WHAT TO DO
Return the records word for word. Any pictures in them are not part of the copy.

[Document layout detection data]
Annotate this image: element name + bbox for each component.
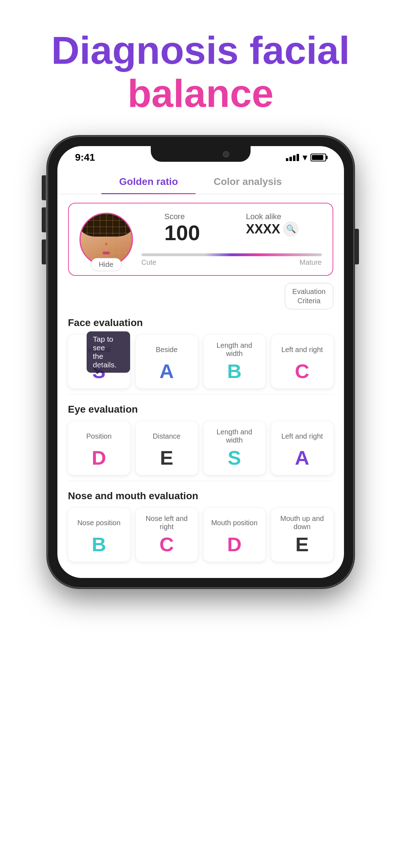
card-label-eye-length-width: Length and width <box>209 428 260 444</box>
card-grade-left-right-face: C <box>295 361 309 381</box>
grade-card-eye-distance[interactable]: Distance E <box>136 422 198 475</box>
avatar-right-eye <box>110 234 113 237</box>
eval-criteria-button[interactable]: Evaluation Criteria <box>285 283 333 309</box>
card-label-mouth-up-down: Mouth up and down <box>277 515 328 531</box>
look-alike-value: XXXX <box>246 222 280 237</box>
avatar-features <box>91 232 121 257</box>
eval-criteria-section: Evaluation Criteria <box>57 279 344 311</box>
score-value: 100 <box>164 221 200 245</box>
divider-2 <box>68 481 333 481</box>
slider-labels: Cute Mature <box>142 258 322 267</box>
card-grade-eye-left-right: A <box>295 448 309 468</box>
card-grade-eye-length-width: S <box>228 448 241 468</box>
search-icon: 🔍 <box>286 224 296 234</box>
cute-label: Cute <box>142 258 156 267</box>
card-label-eye-left-right: Left and right <box>281 428 323 444</box>
tab-color-analysis[interactable]: Color analysis <box>196 170 299 194</box>
card-label-length-width: Length and width <box>209 341 260 358</box>
grade-card-left-right-face[interactable]: Left and right C <box>271 335 333 388</box>
tabs: Golden ratio Color analysis <box>57 167 344 194</box>
face-evaluation-grid: Tap to see the details. Vertical S Besid… <box>68 335 333 388</box>
look-alike-row: XXXX 🔍 <box>246 221 299 237</box>
cute-mature-slider <box>142 253 322 256</box>
eye-evaluation-title: Eye evaluation <box>68 404 333 415</box>
card-grade-length-width: B <box>227 361 241 381</box>
phone-notch <box>151 146 251 162</box>
mature-label: Mature <box>299 258 322 267</box>
signal-icon <box>286 154 299 161</box>
phone-screen: 9:41 ▾ <box>57 146 344 578</box>
avatar-face <box>81 214 132 265</box>
grade-card-mouth-position[interactable]: Mouth position D <box>204 508 266 562</box>
title-line2: balance <box>128 71 274 115</box>
avatar-container: Hide <box>79 213 133 266</box>
title-line1: Diagnosis facial <box>51 28 350 72</box>
nose-mouth-evaluation-section: Nose and mouth evaluation Nose position … <box>57 485 344 564</box>
avatar-left-eye <box>99 234 103 237</box>
card-grade-eye-distance: E <box>160 448 173 468</box>
card-label-eye-distance: Distance <box>153 428 181 444</box>
front-camera <box>223 151 229 157</box>
card-grade-eye-position: D <box>92 448 106 468</box>
bottom-spacer <box>57 564 344 578</box>
hide-button[interactable]: Hide <box>91 258 122 271</box>
look-alike-section: Look alike XXXX 🔍 <box>246 212 299 245</box>
card-label-mouth-position: Mouth position <box>211 515 257 531</box>
grade-card-nose-position[interactable]: Nose position B <box>68 508 130 562</box>
card-grade-beside: A <box>159 361 174 381</box>
score-card: Hide Score 100 Look alike XXXX <box>68 203 333 276</box>
grade-card-mouth-up-down[interactable]: Mouth up and down E <box>271 508 333 562</box>
nose-mouth-evaluation-grid: Nose position B Nose left and right C Mo… <box>68 508 333 562</box>
face-evaluation-section: Face evaluation Tap to see the details. … <box>57 311 344 391</box>
status-icons: ▾ <box>286 153 326 162</box>
card-label-beside: Beside <box>156 341 178 358</box>
grade-card-beside[interactable]: Beside A <box>136 335 198 388</box>
card-label-nose-position: Nose position <box>77 515 120 531</box>
eye-evaluation-grid: Position D Distance E Length and width S <box>68 422 333 475</box>
title-section: Diagnosis facial balance <box>0 0 401 136</box>
avatar-eyes <box>99 234 113 237</box>
phone-frame: 9:41 ▾ <box>47 136 354 588</box>
score-label: Score <box>164 212 200 221</box>
card-label-nose-left-right: Nose left and right <box>142 515 192 531</box>
tooltip: Tap to see the details. <box>87 331 130 373</box>
card-grade-mouth-position: D <box>227 534 241 554</box>
look-alike-label: Look alike <box>246 212 299 221</box>
face-evaluation-title: Face evaluation <box>68 317 333 329</box>
grade-card-length-width[interactable]: Length and width B <box>204 335 266 388</box>
grade-card-eye-left-right[interactable]: Left and right A <box>271 422 333 475</box>
search-button[interactable]: 🔍 <box>283 221 299 237</box>
score-section: Score 100 <box>164 212 200 245</box>
tab-golden-ratio[interactable]: Golden ratio <box>101 170 196 194</box>
avatar-lips <box>103 252 110 254</box>
phone-wrapper: 9:41 ▾ <box>47 136 354 588</box>
eye-evaluation-section: Eye evaluation Position D Distance E Len… <box>57 398 344 477</box>
score-info: Score 100 Look alike XXXX 🔍 <box>142 212 322 267</box>
score-header: Score 100 Look alike XXXX 🔍 <box>142 212 322 245</box>
nose-mouth-evaluation-title: Nose and mouth evaluation <box>68 490 333 502</box>
status-time: 9:41 <box>75 152 95 163</box>
battery-icon <box>310 154 326 161</box>
card-label-eye-position: Position <box>86 428 112 444</box>
card-grade-nose-position: B <box>92 534 106 554</box>
avatar-nose <box>105 243 107 246</box>
card-grade-nose-left-right: C <box>159 534 174 554</box>
card-grade-mouth-up-down: E <box>295 534 309 554</box>
grade-card-eye-position[interactable]: Position D <box>68 422 130 475</box>
grade-card-nose-left-right[interactable]: Nose left and right C <box>136 508 198 562</box>
grade-card-vertical[interactable]: Tap to see the details. Vertical S <box>68 335 130 388</box>
wifi-icon: ▾ <box>303 153 307 162</box>
divider-1 <box>68 394 333 394</box>
grade-card-eye-length-width[interactable]: Length and width S <box>204 422 266 475</box>
card-label-left-right-face: Left and right <box>281 341 323 358</box>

WRITTEN SOLUTION
Annotate this image: element name + bbox for each component.
card-label-eye-length-width: Length and width <box>209 428 260 444</box>
card-grade-left-right-face: C <box>295 361 309 381</box>
grade-card-eye-distance[interactable]: Distance E <box>136 422 198 475</box>
avatar-right-eye <box>110 234 113 237</box>
eval-criteria-button[interactable]: Evaluation Criteria <box>285 283 333 309</box>
card-label-mouth-up-down: Mouth up and down <box>277 515 328 531</box>
look-alike-value: XXXX <box>246 222 280 237</box>
avatar-features <box>91 232 121 257</box>
eval-criteria-section: Evaluation Criteria <box>57 279 344 311</box>
score-value: 100 <box>164 221 200 245</box>
divider-2 <box>68 481 333 481</box>
slider-labels: Cute Mature <box>142 258 322 267</box>
card-grade-eye-left-right: A <box>295 448 309 468</box>
card-grade-eye-length-width: S <box>228 448 241 468</box>
search-icon: 🔍 <box>286 224 296 234</box>
cute-label: Cute <box>142 258 156 267</box>
card-label-eye-left-right: Left and right <box>281 428 323 444</box>
tab-color-analysis[interactable]: Color analysis <box>196 170 299 194</box>
card-label-length-width: Length and width <box>209 341 260 358</box>
grade-card-left-right-face[interactable]: Left and right C <box>271 335 333 388</box>
tabs: Golden ratio Color analysis <box>57 167 344 194</box>
face-evaluation-grid: Tap to see the details. Vertical S Besid… <box>68 335 333 388</box>
look-alike-row: XXXX 🔍 <box>246 221 299 237</box>
cute-mature-slider <box>142 253 322 256</box>
eye-evaluation-title: Eye evaluation <box>68 404 333 415</box>
card-grade-length-width: B <box>227 361 241 381</box>
phone-notch <box>151 146 251 162</box>
mature-label: Mature <box>299 258 322 267</box>
signal-icon <box>286 154 299 161</box>
phone-screen: 9:41 ▾ <box>57 146 344 578</box>
avatar-face <box>81 214 132 265</box>
grade-card-mouth-position[interactable]: Mouth position D <box>204 508 266 562</box>
title-line2: balance <box>128 71 274 115</box>
avatar-container: Hide <box>79 213 133 266</box>
title-line1: Diagnosis facial <box>51 28 350 72</box>
nose-mouth-evaluation-section: Nose and mouth evaluation Nose position … <box>57 485 344 564</box>
avatar-left-eye <box>99 234 103 237</box>
card-grade-eye-distance: E <box>160 448 173 468</box>
card-label-eye-distance: Distance <box>153 428 181 444</box>
front-camera <box>223 151 229 157</box>
card-grade-eye-position: D <box>92 448 106 468</box>
bottom-spacer <box>57 564 344 578</box>
hide-button[interactable]: Hide <box>91 258 122 271</box>
look-alike-section: Look alike XXXX 🔍 <box>246 212 299 245</box>
card-label-mouth-position: Mouth position <box>211 515 257 531</box>
grade-card-nose-position[interactable]: Nose position B <box>68 508 130 562</box>
card-grade-beside: A <box>159 361 174 381</box>
score-card: Hide Score 100 Look alike XXXX <box>68 203 333 276</box>
grade-card-mouth-up-down[interactable]: Mouth up and down E <box>271 508 333 562</box>
nose-mouth-evaluation-grid: Nose position B Nose left and right C Mo… <box>68 508 333 562</box>
face-evaluation-section: Face evaluation Tap to see the details. … <box>57 311 344 391</box>
status-icons: ▾ <box>286 153 326 162</box>
card-label-beside: Beside <box>156 341 178 358</box>
grade-card-beside[interactable]: Beside A <box>136 335 198 388</box>
card-label-nose-position: Nose position <box>77 515 120 531</box>
eye-evaluation-grid: Position D Distance E Length and width S <box>68 422 333 475</box>
title-section: Diagnosis facial balance <box>0 0 401 136</box>
avatar-eyes <box>99 234 113 237</box>
phone-frame: 9:41 ▾ <box>47 136 354 588</box>
score-label: Score <box>164 212 200 221</box>
card-label-nose-left-right: Nose left and right <box>142 515 192 531</box>
tooltip: Tap to see the details. <box>87 331 130 373</box>
card-grade-mouth-position: D <box>227 534 241 554</box>
look-alike-label: Look alike <box>246 212 299 221</box>
face-evaluation-title: Face evaluation <box>68 317 333 329</box>
grade-card-length-width[interactable]: Length and width B <box>204 335 266 388</box>
grade-card-eye-left-right[interactable]: Left and right A <box>271 422 333 475</box>
search-button[interactable]: 🔍 <box>283 221 299 237</box>
score-section: Score 100 <box>164 212 200 245</box>
tab-golden-ratio[interactable]: Golden ratio <box>101 170 196 194</box>
avatar-lips <box>103 252 110 254</box>
phone-wrapper: 9:41 ▾ <box>47 136 354 588</box>
eye-evaluation-section: Eye evaluation Position D Distance E Len… <box>57 398 344 477</box>
score-info: Score 100 Look alike XXXX 🔍 <box>142 212 322 267</box>
score-header: Score 100 Look alike XXXX 🔍 <box>142 212 322 245</box>
nose-mouth-evaluation-title: Nose and mouth evaluation <box>68 490 333 502</box>
status-time: 9:41 <box>75 152 95 163</box>
battery-icon <box>310 154 326 161</box>
card-label-eye-position: Position <box>86 428 112 444</box>
card-grade-nose-position: B <box>92 534 106 554</box>
avatar-nose <box>105 243 107 246</box>
card-grade-nose-left-right: C <box>159 534 174 554</box>
card-grade-mouth-up-down: E <box>295 534 309 554</box>
grade-card-eye-position[interactable]: Position D <box>68 422 130 475</box>
grade-card-nose-left-right[interactable]: Nose left and right C <box>136 508 198 562</box>
grade-card-vertical[interactable]: Tap to see the details. Vertical S <box>68 335 130 388</box>
wifi-icon: ▾ <box>303 153 307 162</box>
divider-1 <box>68 394 333 394</box>
grade-card-eye-length-width[interactable]: Length and width S <box>204 422 266 475</box>
card-label-left-right-face: Left and right <box>281 341 323 358</box>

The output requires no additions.